» EXERCISE INSTRUCTIONS: From the records that follow, copy every line that contains the word "Sinulog".

» EXTRACTED INFORMATION:
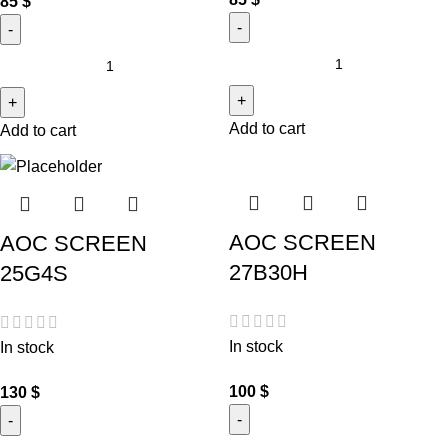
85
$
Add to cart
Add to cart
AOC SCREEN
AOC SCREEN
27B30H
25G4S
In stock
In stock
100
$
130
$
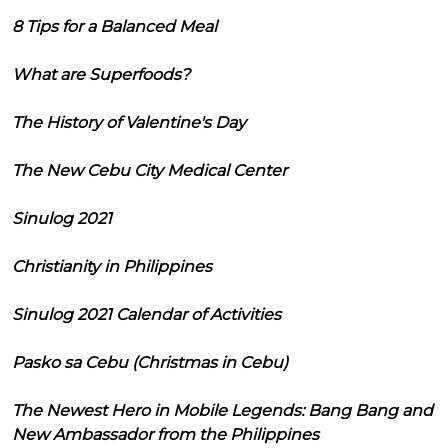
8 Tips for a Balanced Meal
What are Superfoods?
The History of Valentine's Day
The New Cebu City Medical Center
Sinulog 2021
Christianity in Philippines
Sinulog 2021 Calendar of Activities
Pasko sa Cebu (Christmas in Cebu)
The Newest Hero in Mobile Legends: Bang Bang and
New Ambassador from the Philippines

* * *

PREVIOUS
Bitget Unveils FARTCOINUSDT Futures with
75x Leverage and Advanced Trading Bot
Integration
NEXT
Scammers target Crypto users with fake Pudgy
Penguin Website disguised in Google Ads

» SOLUTION:
Sinulog 2021
Sinulog 2021 Calendar of Activities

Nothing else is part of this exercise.